First, Lou Bloom only films when crimes happen. He is just one more guy with a camera chasing ambulances and police cars, trying to be the first one to arrive at the crime scene. It seems harmless enough. However, things changed: He does not just have to wait for something awful to happen anymore; he starts setting up his scene, changing the scenery here and there to make the scene look more dramatic.
Before long, he was not just exhibiting the situations; he was now actually creating these brutal and horrific settings for one purpose, captured on film, and wild enough, it works. The footage is literally explosive, the kind that guarantees an almost automatic lead story on the evening news, and quite frankly, when that holds true for the video content, it gets views, clicks, and ratings. People cannot look away; he is giving them what they want. Why scorn him?
Lou finds himself jobless, without a life in any proper sense. He is mostly a drifter, scraping a living one way or another. Most nights, he can be seen roaming the city streets under cover of darkness, stealing metals in every shape and form, in his estimation: copper wire, manhole covers, pieces of chain-link fence, or whatever he can get his hands on.
Living the life, one would say? More like surviving one petty theft at a time. There is no way out in the world for it, no direction, no dime to be made, a dead empty hustle.

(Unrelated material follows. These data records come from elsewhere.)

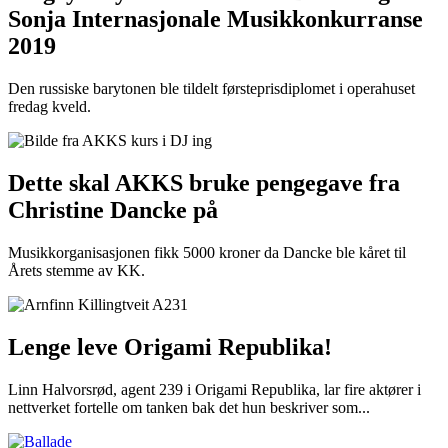
Sonja Internasjonale Musikkonkurranse
2019
Den russiske barytonen ble tildelt førsteprisdiplomet i operahuset
fredag kveld.
Dette skal AKKS bruke pengegave fra
Christine Dancke på
Musikkorganisasjonen fikk 5000 kroner da Dancke ble kåret til
Årets stemme av KK.
Lenge leve Origami Republika!
Linn Halvorsrød, agent 239 i Origami Republika, lar fire aktører i
nettverket fortelle om tanken bak det hun beskriver som...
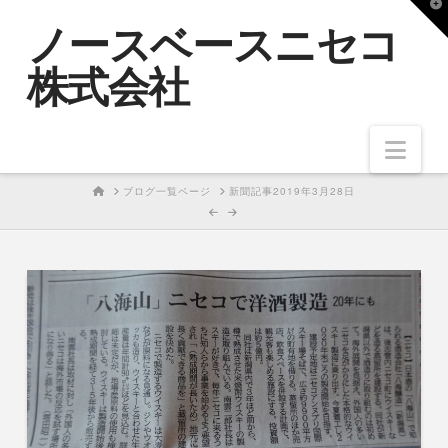
T
ノースベースニセコ
t
W
株式会社
Nav
HOME
ブログ一覧ページ
新聞記事2019年3月28日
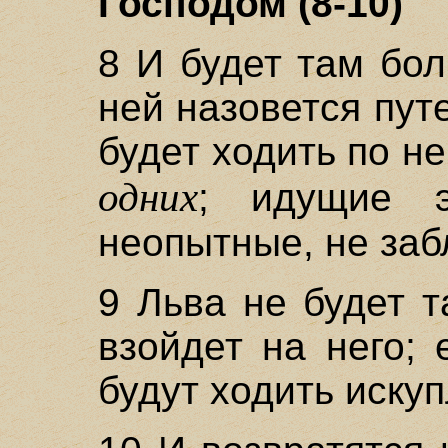
Господом (8-10)
8 И будет там бол
ней назовется пут
будет ходить по не
одних
; идущие 
неопытные, не заб
9 Льва не будет 
взойдет на него; 
будут ходить иску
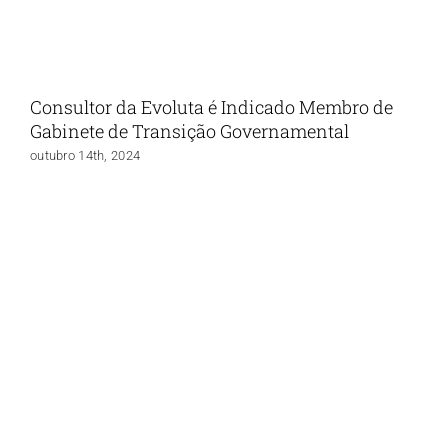
Consultor da Evoluta é Indicado Membro de
Gabinete de Transição Governamental
outubro 14th, 2024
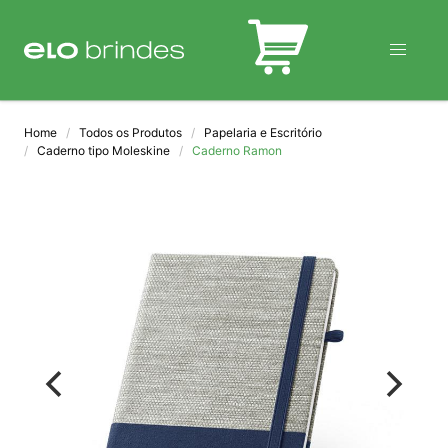
BLOG
Home
Todos os Produtos
Papelaria e Escritório
Caderno tipo Moleskine
Caderno Ramon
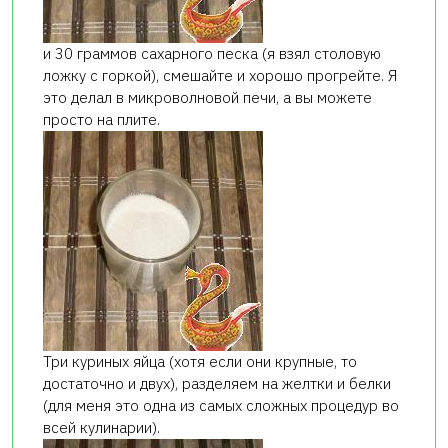
и 30 граммов сахарного песка (я взял столовую
ложку с горкой), смешайте и хорошо прогрейте. Я
это делал в микроволновой печи, а вы можете
просто на плите.
Три куриных яйца (хотя если они крупные, то
достаточно и двух), разделяем на желтки и белки
(для меня это одна из самых сложных процедур во
всей кулинарии).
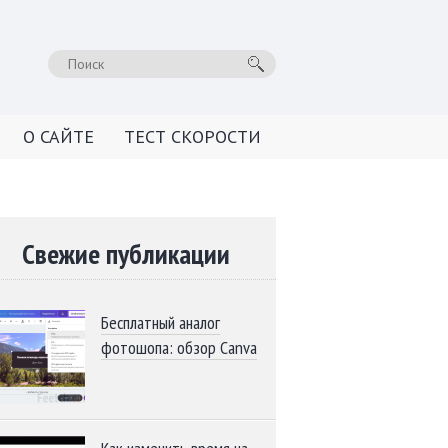
О САЙТЕ
ТЕСТ СКОРОСТИ
Свежие публикации
Бесплатный аналог
фотошопа: обзор Canva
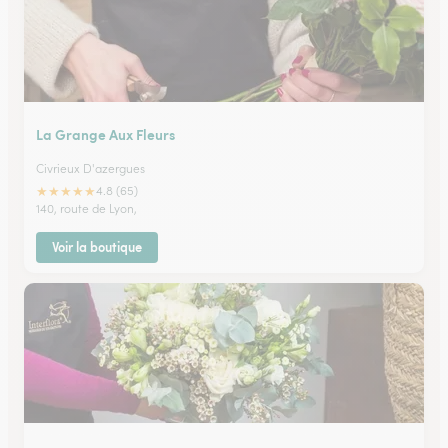
La Grange Aux Fleurs
Civrieux D'azergues
★
★
★
★
★
4.8 (65)
140, route de Lyon,
Voir la boutique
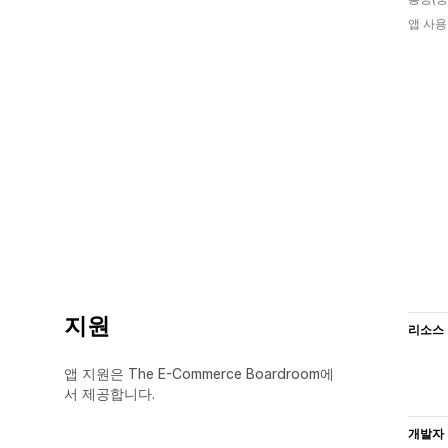
앱 사용
지원
리소스
앱 지원은 The E-Commerce Boardroom에
서 제공합니다.
개발자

But that is how it all shifted one night. He was coming home after one more of his shady errands when he found a nasty car crash. What caught his eye was not the wreck but the guys with cameras swarming the scene and shooting each gory detail. Something clicked in Lou’s head. He started to ask questions and put the pieces together.

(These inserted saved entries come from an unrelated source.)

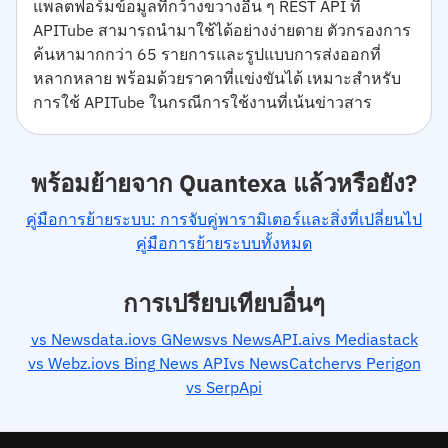
แพลตฟอร์มข้อมูลที่กว้างขวางอื่น ๆ REST API ที่
APITube สามารถนำมาใช้ได้อย่างง่ายดาย ตัวกรองการ
ค้นหามากกว่า 65 รายการและรูปแบบการส่งออกที่
หลากหลาย พร้อมด้วยราคาที่แข่งขันได้ เหมาะสำหรับ
การใช้ APITube ในกรณีการใช้งานที่เน้นข่าวสาร
พร้อมย้ายจาก Quantexa แล้วหรือยัง?
คู่มือการย้ายระบบ: การจับคู่พารามิเตอร์และสิ่งที่เปลี่ยนไป
คู่มือการย้ายระบบทั้งหมด
การเปรียบเทียบอื่นๆ
vs Newsdata.io
vs GNews
vs NewsAPI.ai
vs Mediastack
vs Webz.io
vs Bing News API
vs NewsCatcher
vs Perigon
vs SerpApi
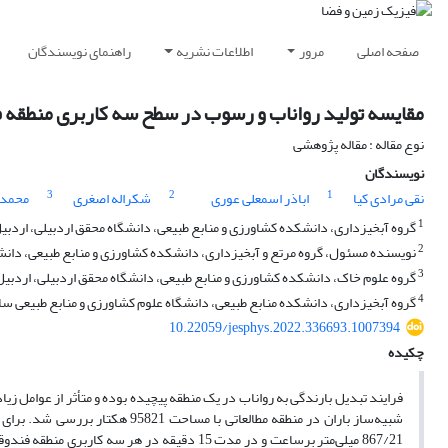
صفحه اصلی
مرور
اطلاعات نشریه
راهنمای نویسندگان
مقایسه تولید رواناب و رسوب در سطح سه کاربری منطقه 
نوع مقاله : مقاله پژوهشی
نویسندگان
3
2
1
نقی مرادی کیا
اباذر اسمعلی عوری
شکراله اصغری
محمد 
1
گروه آبخیزداری، دانشکده کشاورزی و منابع طبیعی، دانشگاه محقق اردبیلی، اردبیل، ایران. رایانامه: om
2
نویسنده مسئول، گروه مرتع و آبخیزداری، دانشکده کشاورزی و منابع طبیعی، دانشگاه محقق اردبیلی،
3
گروه علوم خاک، دانشکده کشاورزی و منابع طبیعی، دانشگاه محقق اردبیلی، اردبیل، ایران. رایانامه: 
4
گروه آبخیزداری، دانشکده منابع طبیعی، دانشگاه علوم کشاورزی و منابع طبیعی ساری، ساری، ایران. را
10.22059/jesphys.2022.336693.1007394
چکیده
فرایند تبدیل بارندگی به رواناب در یک منطقه پیچیده بوده و متأثر از عوامل زی
867/21 میلی‌متر برساعت و در مدت 15 دقیقه در 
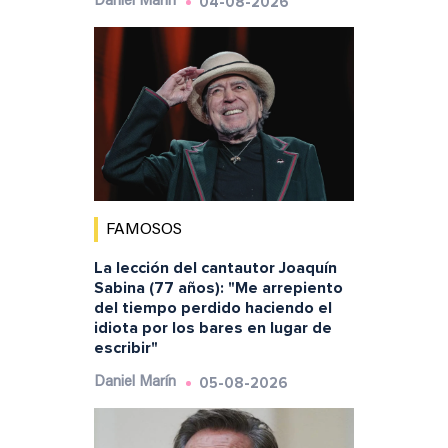
04-08-2026
Daniel Marín
FAMOSOS
La lección del cantautor Joaquín
Sabina (77 años): "Me arrepiento
del tiempo perdido haciendo el
idiota por los bares en lugar de
escribir"
05-08-2026
Daniel Marín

When he realizes how much money these guys are making filming all the chaos and selling it to the news stations, it shines like a light bulb in their minds, but not the warm fuzzy kind—more of a flickering broken bulb in some grimy hallway.
All of a sudden, he starts having ideas. Big ideas, and not all of them, well, let us say they are not exactly moral. A few are quite disturbing, in fact, but Lou? He is curious. Maybe this is his shot. Perhaps this is the little grouchy corner where he finally belongs.

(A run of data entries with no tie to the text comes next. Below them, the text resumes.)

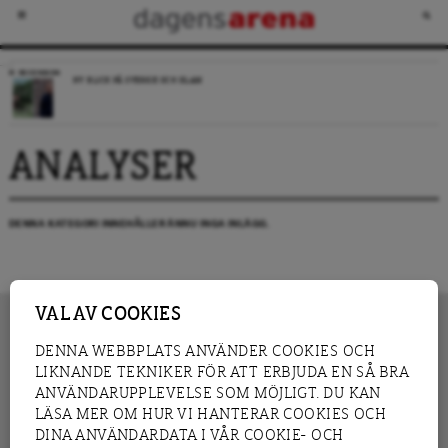
RECENSION
NY BLICK PÅ SVERIGE OCH ISLAM
ANALYSER
DENNA KATEGORI INNEHÅLLER ÄNNU INGA INLÄGG.
VAL AV COOKIES
DENNA WEBBPLATS ANVÄNDER COOKIES OCH
LIKNANDE TEKNIKER FÖR ATT ERBJUDA EN SÅ BRA
INNEHÅLL
NYHET
ANVÄNDARUPPLEVELSE SOM MÖJLIGT. DU KAN
GRANSKNING
ANALYS
LÄSA MER OM HUR VI HANTERAR COOKIES OCH
INTERVJU
BLOGG
DINA ANVÄNDARDATA I VÅR COOKIE- OCH
LEDARE
DEBATT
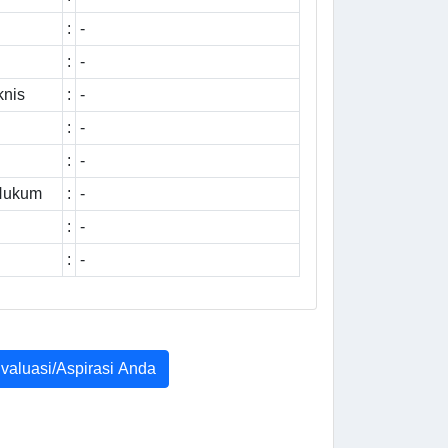
:
-
:
-
knis
:
-
:
-
:
-
 Hukum
:
-
:
-
:
-
Evaluasi/Aspirasi Anda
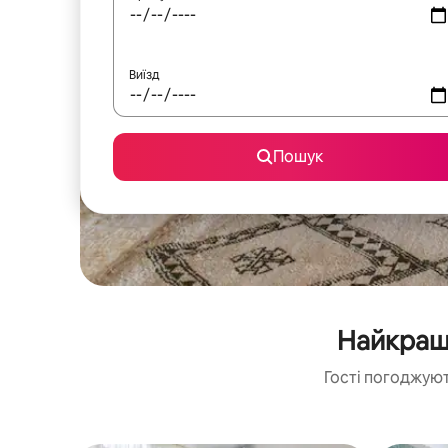
Виїзд
Пошук
Найкращі
Гості погоджуют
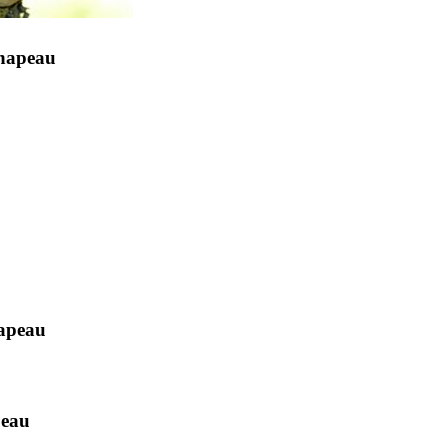
hapeau
hapeau
peau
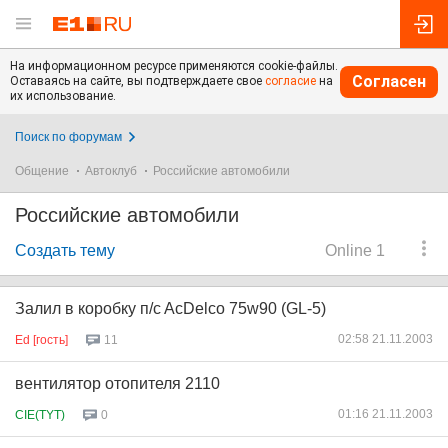
На информационном ресурсе применяются cookie-файлы.
Согласен
Оставаясь на сайте, вы подтверждаете свое
согласие
на
их использование.
Поиск по форумам
Общение
Автоклуб
Российские автомобили
Российские автомобили
Создать тему
Online 1
Залил в коробку п/c AcDelco 75w90 (GL-5)
02:58 21.11.2003
Ed [гость]
11
вентилятор отопителя 2110
01:16 21.11.2003
CIE(TYT)
0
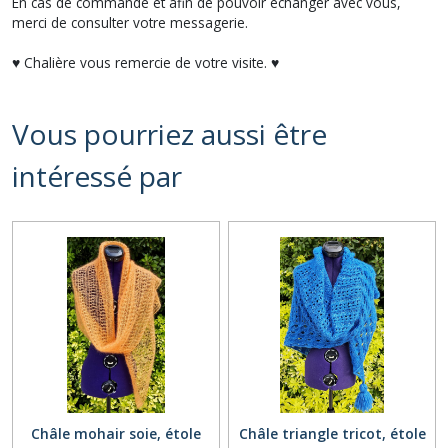
En cas de commande et afin de pouvoir échanger avec vous,
merci de consulter votre messagerie.
♥ Chalière vous remercie de votre visite. ♥
Vous pourriez aussi être
intéressé par
Châle mohair soie, étole
Châle triangle tricot, étole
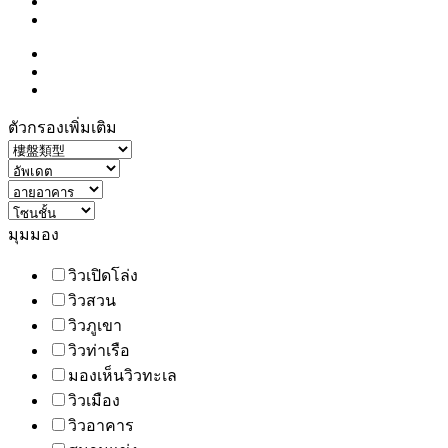
ตัวกรองเพิ่มเติม
มุมมอง
วิวเปิดโล่ง
วิวสวน
วิวภูเขา
วิวท่าเรือ
มองเห็นวิวทะเล
วิวเมือง
วิวอาคาร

Nightcrawler is still a real punch in the gut a decade later. Dan Gilroy’s first feature film is not just a stylish thriller but a chilling commentary on our obsession with watching others suffer and the media machinery that turns tragedy into prime-time entertainment. The film knows what it is saying exactly. Although it never raises its voice, it is saying something that makes us uncomfortable: how readily we consume horror when the framing is correct, how news becomes a spectacle, and how this line between reporting and exploitation keeps getting blurrier.
Gilroy’s direction is sharp, but the pacing, the slow unfolding of tension, and the moral rot just beneath the surface make it so very absorbing. Thematically, he does not hit you over the head with it, and it creeps on you while you follow Lou’s descent into madness.
Jake Gyllenhaal, in the middle of it all, delivers perhaps the most disturbing and magnetic performance of his career. He does not just act Lou; he becomes him, transforming this jittery, hollow-eyed character into something hypnotic and terrifying. Just that performance elevates Nightcrawler into a whole different league. It is not just a thriller; it is a mirror into the darkest recesses of our culture.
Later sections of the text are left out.